Während die ganz Kleinen, die noch Muttermilch erhalten, üblicherweise vier oder fünf Mal am Tag ihren Stuhl ausscheiden, haben gewöhnlich Kinder mit sechs Jahren durchschnittlich ein- bis zweimal täglich Stuhlgang. Letztendlich variiert die Stuhlfrequenz von mehrmals täglich bis zu einmal in der Woche – selbst bei Stillkindern.
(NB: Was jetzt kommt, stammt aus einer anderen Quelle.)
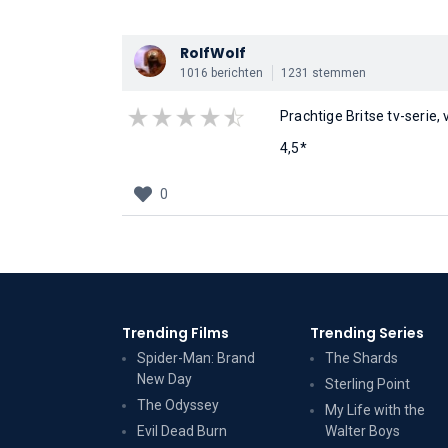
RolfWolf
1016 berichten
1231 stemmen
Prachtige Britse tv-serie,
4,5*
0
Trending Films
Trending Series
Spider-Man: Brand
The Shards
New Day
Sterling Point
The Odyssey
My Life with the
Evil Dead Burn
Walter Boys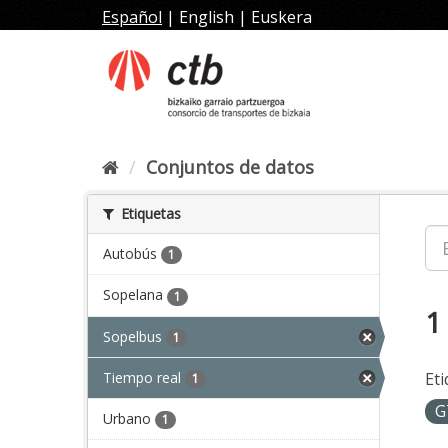
Ir
Español
|
English
|
Euskera
al
contenido
Conjuntos de datos
Etiquetas
Autobús
1
Sopelana
1
1
Sopelbus
1
Tiempo real
Eti
1
G
Urbano
1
Alles dazwischen gilt als normal und zieht keinen Handlungsbedarf nach sich, vorausgesetzt der Stuhl ist nicht hart, löst keine Bauchkrämpfe aus und die Darmentleerung bereitet den Kindern keine Schmerzen.

Achtung Teufelskreis Verweilt der Stuhl länger als eine Woche im Darm oder ist dieser hart und trocken, sodass die Ausscheidung nur unter Schmerzen oder mit starker Anstrengung möglich ist, liegt eine Verstopfung vor. Dann sollte möglichst schnell Abhilfe geschaffen werden. Kinder neigen sonst dazu, aufgrund der schmerzhaften Stuhlentleerungen Ängste gegen den Toilettengang zu entwickeln und ihn bewusst zu unterdrücken. Daraufhin erweitert sich der Enddarm und die zurückgehaltenen Stuhlmassen werden immer größer und härter und damit die Darmentleerung immer anstrengender und schwieriger.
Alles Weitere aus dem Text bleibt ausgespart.